= Bachwürfel =

Austrian cube-shaped confectionery

Bachwürfel, wrapped individually

The Bachwürfel (English: Bach-Cube) is an Austrian confectionery created in 1985 on the occasion of the composer Johann Sebastian Bach's tercentenary by Salzburg confectioner Norbert Fürst.

The cube-shaped candy consists of one layer each of marzipan, nut-truffle, and coffee truffle, coated in dark chocolate.

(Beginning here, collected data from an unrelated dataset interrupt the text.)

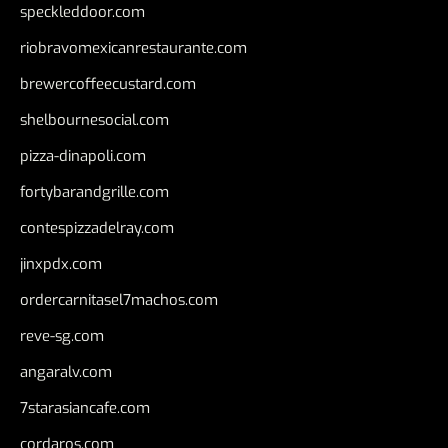
speckleddoor.com
riobravomexicanrestaurante.com
brewercoffeecustard.com
shelbournesocial.com
pizza-dinapoli.com
fortybarandgrille.com
contespizzadelray.com
jinxpdx.com
ordercarnitasel7machos.com
reve-sg.com
angaralv.com
7starasiancafe.com
cordaros.com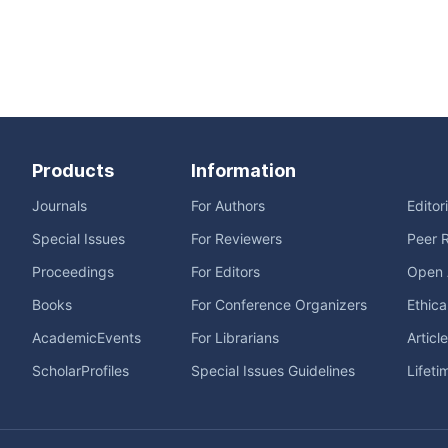
Products
Information
Journals
For Authors
Editor
Special Issues
For Reviewers
Peer 
Proceedings
For Editors
Open 
Books
For Conference Organizers
Ethica
AcademicEvents
For Librarians
Articl
ScholarProfiles
Special Issues Guidelines
Lifeti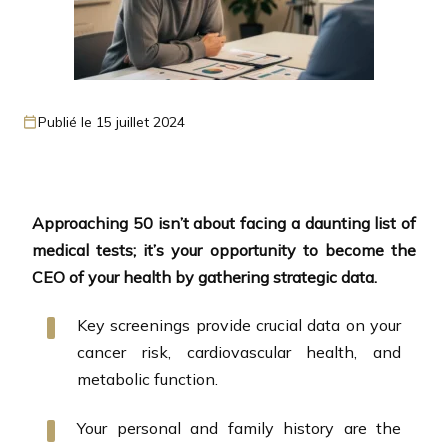
Publié le 15 juillet 2024
Approaching 50 isn’t about facing a daunting list of
medical tests; it’s your opportunity to become the
CEO of your health by gathering strategic data.
Key screenings provide crucial data on your
cancer risk, cardiovascular health, and
metabolic function.
Your personal and family history are the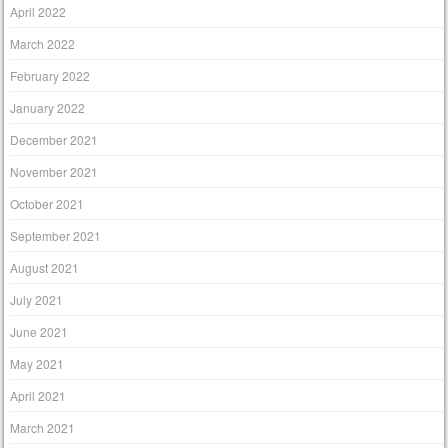
April 2022
March 2022
February 2022
January 2022
December 2021
November 2021
October 2021
September 2021
August 2021
July 2021
June 2021
May 2021
April 2021
March 2021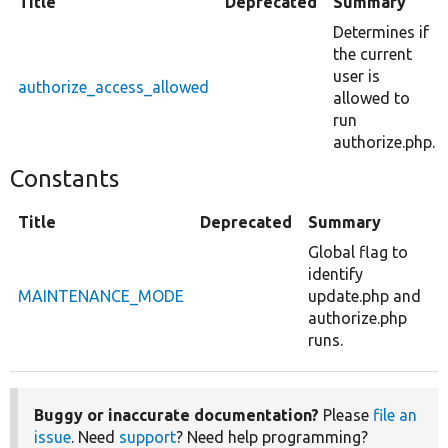
Title
Deprecated
Summary
Determines if
the current
user is
authorize_access_allowed
allowed to
run
authorize.php.
Constants
Title
Deprecated
Summary
Global flag to
identify
MAINTENANCE_MODE
update.php and
authorize.php
runs.
Buggy or inaccurate documentation?
Please
file an
issue
. Need
support
? Need help programming?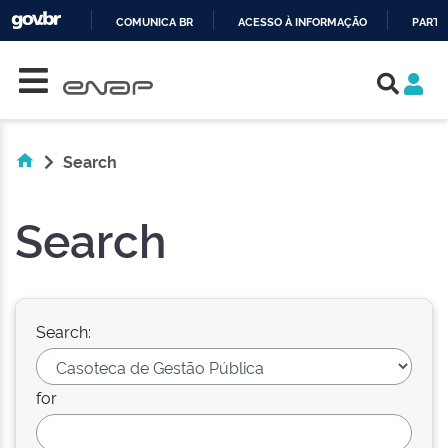
COMUNICA BR
ACESSO À INFORMAÇÃO
PARTI
Skip navigation
IR
PARA
O
CONTEÚDO
Search
Search
Search:
for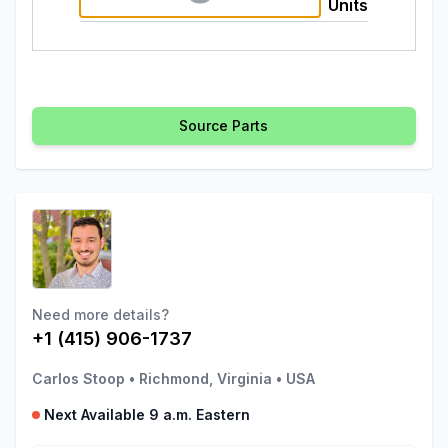
Units
Source Parts
Need more details?
+1 (415) 906-1737
Carlos Stoop
•
Richmond, Virginia
•
USA
Next Available 9 a.m. Eastern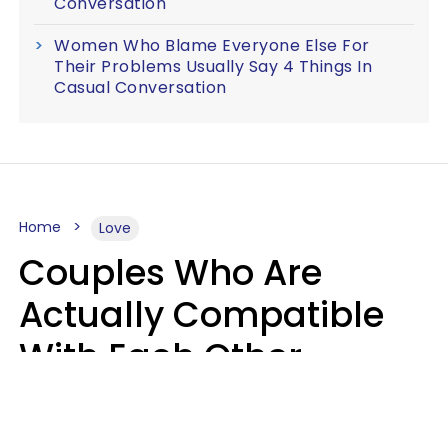
Conversation
Women Who Blame Everyone Else For
Their Problems Usually Say 4 Things In
Casual Conversation
Home
Love
Couples Who Are
Actually Compatible
With Each Other
Almost Always Agree
On 5 Core Values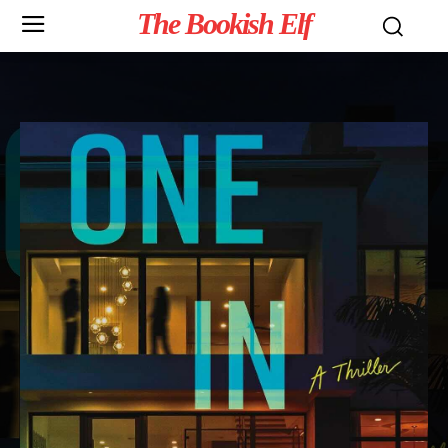
The Bookish Elf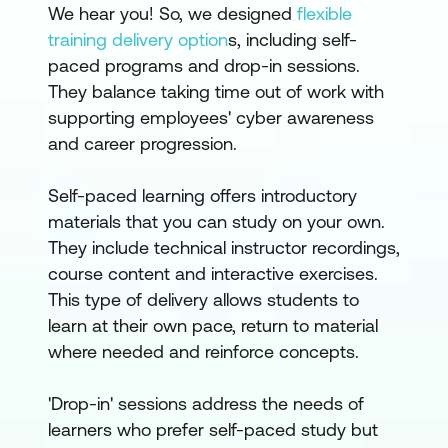
We hear you! So, we designed
flexible
training delivery option
s, including self-
paced programs and drop-in sessions.
They balance taking time out of work with
supporting employees' cyber awareness
and career progression.
Self-paced learning offers introductory
materials that you can study on your own.
They include technical instructor recordings,
course content and interactive exercises.
This type of delivery allows students to
learn at their own pace, return to material
where needed and reinforce concepts.
'Drop-in' sessions address the needs of
learners who prefer self-paced study but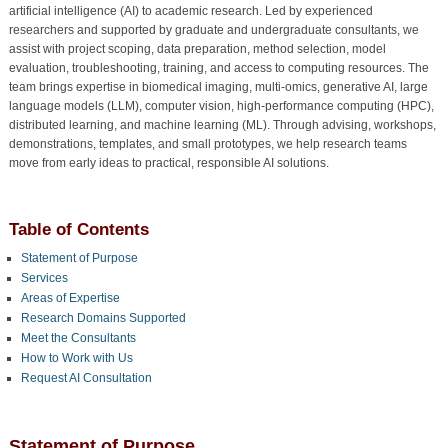
artificial intelligence (AI) to academic research. Led by experienced
researchers and supported by graduate and undergraduate consultants, we
assist with project scoping, data preparation, method selection, model
evaluation, troubleshooting, training, and access to computing resources. The
team brings expertise in biomedical imaging, multi-omics, generative AI, large
language models (LLM), computer vision, high-performance computing (HPC),
distributed learning, and machine learning (ML). Through advising, workshops,
demonstrations, templates, and small prototypes, we help research teams
move from early ideas to practical, responsible AI solutions.
Table of Contents
Statement of Purpose
Services
Areas of Expertise
Research Domains Supported
Meet the Consultants
How to Work with Us
Request AI Consultation
Statement of Purpose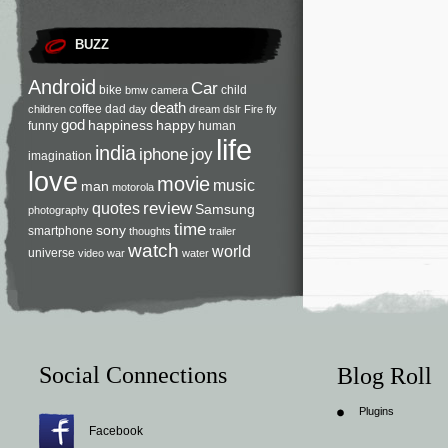
BUZZ
Android
Car
bike
child
bmw
camera
death
coffee
dad
children
day
dream
dslr
Fire
fly
god
happiness
happy
funny
human
life
india
iphone
joy
imagination
love
movie
music
man
motorola
review
quotes
Samsung
photography
time
sony
smartphone
thoughts
trailer
watch
world
universe
video
war
water
Social Connections
Blog Roll
Plugins
Facebook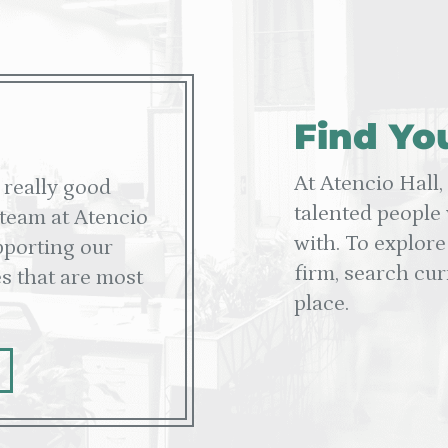
Find Yo
At Atencio Hall,
 really good
talented people
 team at Atencio
with. To explore
upporting our
firm, search cur
s that are most
place.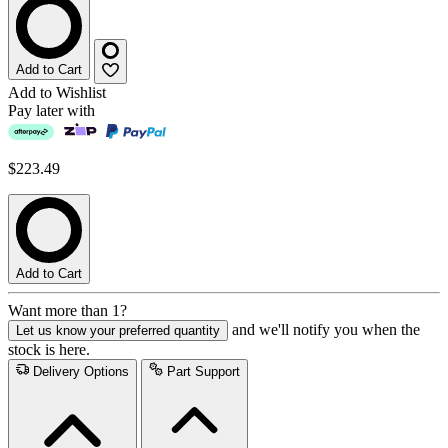
Add to Cart
Add to Wishlist
Pay later with
$223.49
Add to Cart
Want more than 1?
and we'll notify you when the
Let us know your preferred quantity
stock is here.
Delivery Options
Part Support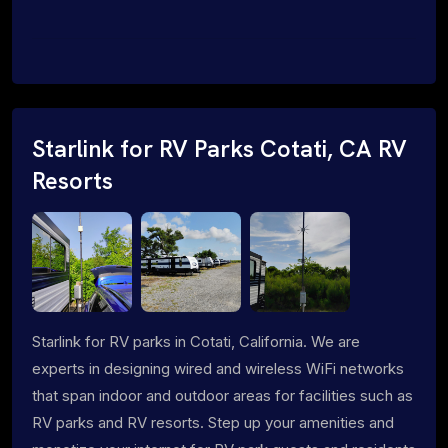
Starlink for RV Parks Cotati, CA RV
Resorts
Starlink for RV parks in Cotati, California. We are
experts in designing wired and wireless WiFi networks
that span indoor and outdoor areas for facilities such as
RV parks and RV resorts. Step up your amenities and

Originally produced as a limited-edition confection, it proved popular with consumers and became a staple product of the cafe and sweetmeat shop Fürst.

== History ==
Prior to Johann Sebastian Bach's anniversary, the Salzburg Bach-Organisation (Salzburger Bachgesellschaft) suggested that Norbert Fürst, whose great-grandfather Paul Fürst in 1890 first presented the Mozartkugel, produce a similar confection dedicated to J.S. Bach.

According to Norbert Fürst's son, Martin Fürst, the jubilee was the sole inducement for his father to come up with the Bachwürfel, as Bach himself had had no special connection to Salzburg.

== Distribution ==
While single Bachwürfel can be purchased, the candy is usually sold in small boxes containing four of the truffle cubes. Each of these is wrapped in plastic foil surrounded with a paper cuff imprinted with the composer's portrait.